We subsequently investigated whether normalized survivin mRNA copy numbers in bladder washings of patients with superficial UCC could be used to distinguish patients with a high risk of recurrence from patients with a low risk. One patient with superficial UCC died 1 month after TURT and was excluded from the analysis because the first control cystoscopy for detection of tumor recurrence is not performed earlier than 3 months after TURT. The two patients for whom the tumor stage and grade were not specified were included in this analysis because their medical files clearly stated that they suffered from superficial UCC. The median normalized survivin mRNA copy number for patients with superficial UCCs was 0.13, which was used as the cutoff value. Kaplan–Meier curves were constructed for patients with a normalized survivin mRNA copy number above (n = 13) and below (n = 13) the cutoff (Fig. 1B ). The difference between the curves was statistically significant (log-rank test, P = 0.018). The median times to recurrence for patients with a normalized survivin mRNA copy number above and below the median were 10 and 22 months, respectively.

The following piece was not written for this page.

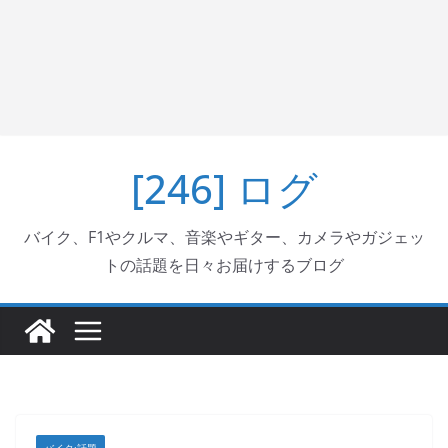
[246] ログ
バイク、F1やクルマ、音楽やギター、カメラやガジェッ
トの話題を日々お届けするブログ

In the low- and high-risk groups, 3 and 10 patients, respectively, received adjuvant treatment after TURT. Of the patients with superficial UCC and a normalized survivin mRNA copy number above the cutoff (n = 13), 3 patients died recurrence-free (after 3, 11, and 14 months). Eight patients had recurrences within 1 year, and one had a recurrence after 14 months. Another patient remained recurrence-free during the follow-up. Of the patients with superficial UCC and a mRNA copy number below the cutoff (n = 13), 1 patient died after 11 months (recurrence-free). Of the remaining 12 patients, only 1 had a recurrence within 12 months (after 10 months).

The results show that bladder washings provide good-quality patient material: 33 (89%) of our bladder washings yielded sufficient amounts of cells for reliable quantification of mRNA. The poor quality of four bladder washings may have been attributable to insufficient rinsing of the bladder and, consequently, a low yield of cells.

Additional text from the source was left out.